Pero el incendio tuvo también daños colaterales para muchísimas personas, en un número que difícilmente puede calcularse. Viajeros que vieron interrumpida la conexión ferroviaria y vieron trastocados sus planes. También los que se encontraron con el puerto a oscuras por las interrupciones de Endesa y las dificultades encontradas a la hora de embarcar hacia la otra orilla del Estrecho. A ellos se unieron muchos residentes y pequeños negocios, principalmente de la zona de San García. Los cortes de suministro eléctrico provocados por el fuego también obligaron a cerrar comercios antes de tiempo, a otros a abrirlos más tarde de lo habitual, como sucedió en algunos establecimientos de Sotorebolo. ¿Quién se hace responsable de estos daños ahora?, ¿quién los cuantifica?
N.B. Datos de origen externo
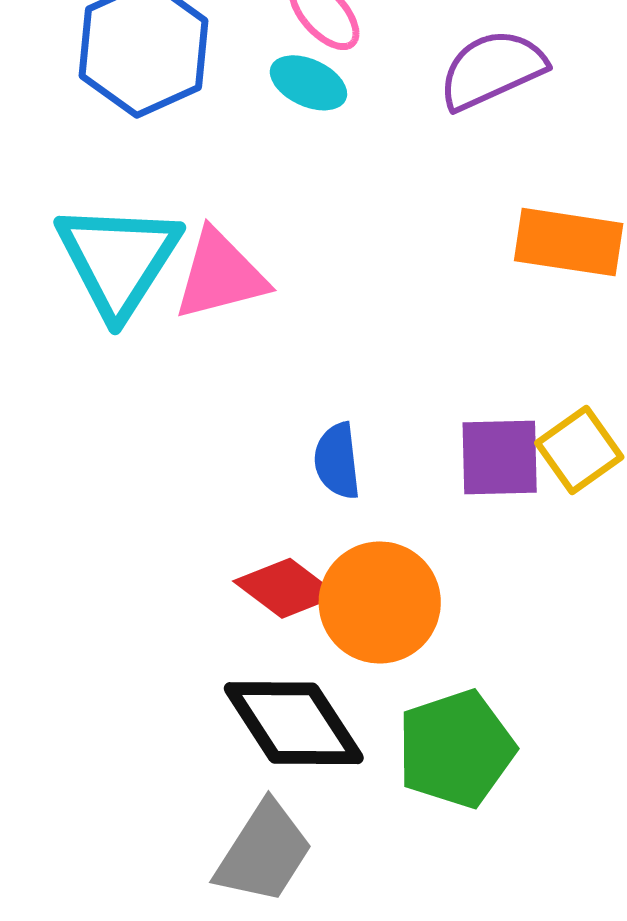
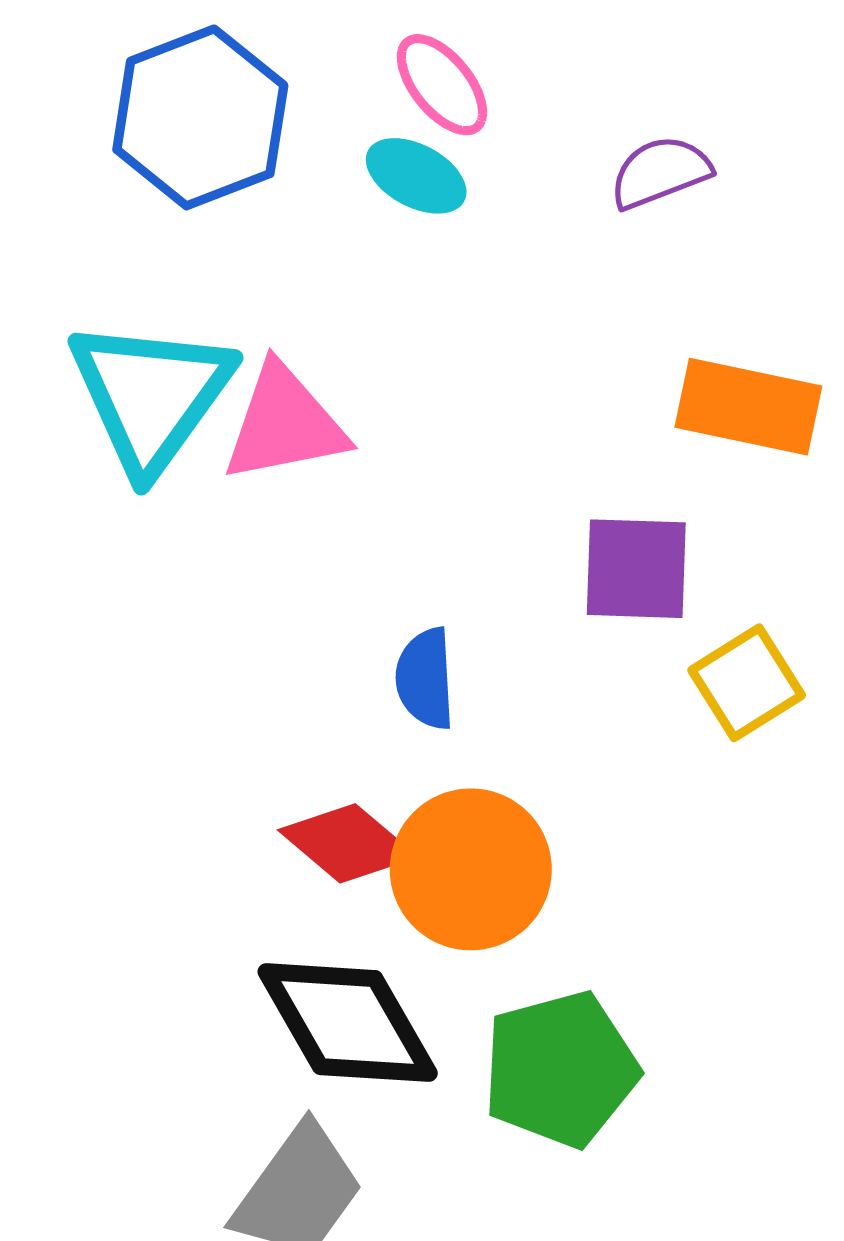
purple semicircle: (492, 70) -> (660, 172), size x0.7
purple square: (500, 458) -> (636, 569), moved

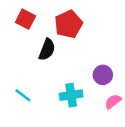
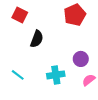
red pentagon: (69, 24) -> (75, 15), moved

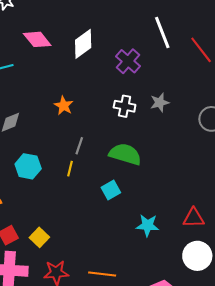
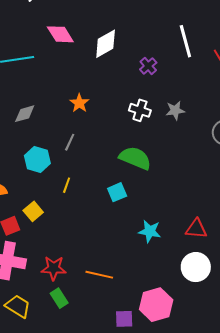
purple cross: (128, 61) -> (148, 66), size x0.7
gray line: (79, 146) -> (70, 142), moved
yellow line: (70, 169) -> (67, 185), moved
yellow square: (39, 237) -> (33, 211), moved

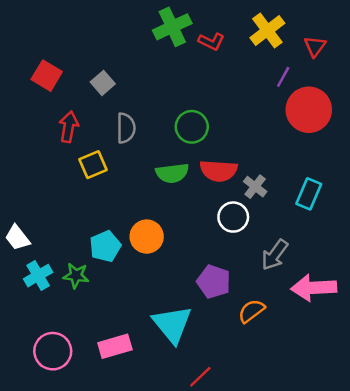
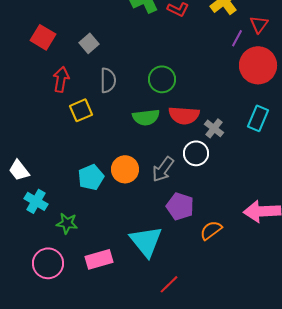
red triangle: (315, 46) -> (259, 24), moved
cyan rectangle: (309, 194) -> (258, 118), moved
gray arrow: (275, 255) -> (163, 169), moved
cyan cross: (38, 276) -> (36, 201), turned -30
green star: (76, 276) -> (67, 223), moved

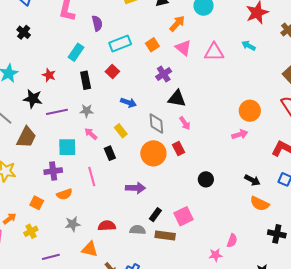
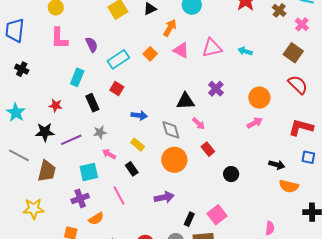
cyan arrow: (249, 46) -> (245, 51), moved
purple cross: (164, 74) -> (216, 89), moved
red rectangle: (179, 148) -> (208, 149), moved

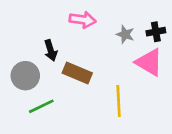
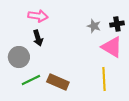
pink arrow: (83, 20) -> (38, 16), moved
brown rectangle: (77, 73) -> (58, 82), moved
yellow line: (119, 101) -> (104, 79), moved

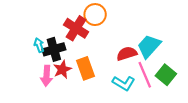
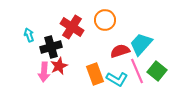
orange circle: (95, 15) -> (105, 20), moved
cyan arrow: (39, 45) -> (29, 35), moved
orange rectangle: (86, 68) -> (95, 74), moved

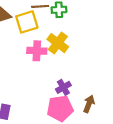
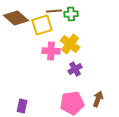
purple cross: (63, 87) -> (75, 69), moved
Ante esta situación, colectivos como Verdemar Ecologistas en Acción ha presentado una denuncia ante el SEPRONA de la Guardia Civil contra la Diputación de Cádiz, por no mantener debidamente desbrozadas las cunetas, lo que, según la organización, habría facilitado la expansión del incendio. Los ecologistas sostienen que se ha incumplido el artículo 22 del Reglamento andaluz de Prevención y Lucha contra los Incendios Forestales, que obliga a despejar hasta 11 metros de vegetación en márgenes de caminos forestales.
La denuncia pone el foco en una presunta dejación institucional, pero también abre la puerta a una reflexión: ¿Son únicamente las administraciones responsables del mantenimiento de estos espacios, o deben también los ciudadanos evitar la acumulación de basura en parcelas y cunetas? Si las localizan, ¿hacen algo por retirarlas o avisar para que las retiren?
Imágenes como las que pudimos presenciar in situ o por redes sociales este viernes deberían servirnos a todos, ya sea desde el sillón de responsabilidad que se ostente o en el sofá de la casa, para tomar conciencia, tanto a las instituciones como a la ciudadanía en general, de la urgencia de proteger nuestro entorno natural.